Zaszyłem się w kącie i czekałem
W schronisku dbają o nas na tyle, na ile pozwala im napięty harmonogram dnia. Karmią nas, ale nie mam jakoś apetytu. Na początku, za każdym razem gdy ktoś przechodził koło mojego boksu, podbiegałem mając nadzieję, że zmieniłeś zdanie, że to wszystko to był tylko zły sen. Kiedy zdałem sobie sprawę, że nie mam co konkurować z roześmianymi szczeniakami, zaszyłem się w kącie i czekałem.
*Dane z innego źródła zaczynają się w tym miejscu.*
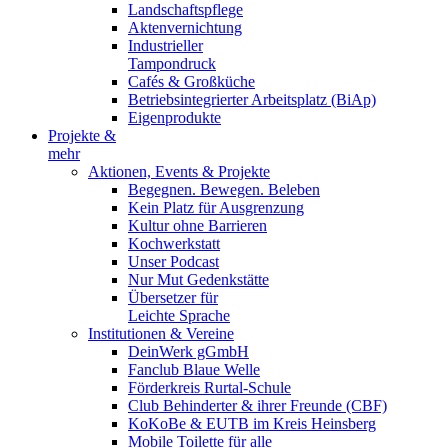
Landschaftspflege
Aktenvernichtung
Industrieller
Tampondruck
Cafés & Großküche
Betriebsintegrierter Arbeitsplatz (BiAp)
Eigenprodukte
Projekte &
mehr
Aktionen, Events & Projekte
Begegnen. Bewegen. Beleben
Kein Platz für Ausgrenzung
Kultur ohne Barrieren
Kochwerkstatt
Unser Podcast
Nur Mut Gedenkstätte
Übersetzer für
Leichte Sprache
Institutionen & Vereine
DeinWerk gGmbH
Fanclub Blaue Welle
Förderkreis Rurtal-Schule
Club Behinderter & ihrer Freunde (CBF)
KoKoBe & EUTB im Kreis Heinsberg
Mobile Toilette für alle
Życzę ci, aby każdy był ci tak wierny jak ja
Słyszałem jej kroki, gdy pod koniec dnia szła po mnie. Poprowadziła mnie między wybiegami do osobnego pomieszczenia. Panowała tam błoga cisza. Posadziła mnie na stole, podrapała za uszami i powiedziała, żebym się nie martwił. Serce waliło mi w oczekiwaniu na to, co miało się zdarzyć. (…) Kobieta delikatnie założyła na moje łapy opaskę. Łza poleciała jej po policzku. Chciałem ją pocieszyć tak jak pocieszałem ciebie przez lata i polizałem ją po twarzy. Pewnym ruchem wkuła mi igłę do żyły. Poczułem, jak ta zimna substancja rozchodzi się po moim ciele. Zasypiając spojrzałem w jej oczy i szepnąłem cichutko: „Jak mogłaś?”. Kobieta rozumiała psi język i odpowiedziała: „Tak mi przykro”. Potem przytuliła mnie i pospiesznie tłumaczyła, że pomoże mi znaleźć się w lepszym miejscu, gdzie nikt o mnie nie zapomni, nie porzuci. To miejsce przepełnione jest miłością, tam jest inaczej niż na ziemi. Zbierając resztki sił, delikatnie poruszyłem ogonem, próbując wyjaśnić kobiecie, że to nie do niej były moje słowa. To do ciebie, mój Ukochany Panie, mówiłem. Będę zawsze myśleć o tobie i czekać na ciebie po tamtej stronie. Życzę ci, aby każdy był ci tak wierny jak ja”.
Tak, jak pisaliśmy wyżyj. To czy psy przywiązują się do właściciela jest bezsprzeczne. Przecież wszyscy wiedzą, że psiaki to najwierniejsze stworzenia na świecie. Dodatkowo jest to poparte wieloma badaniami naukowymi.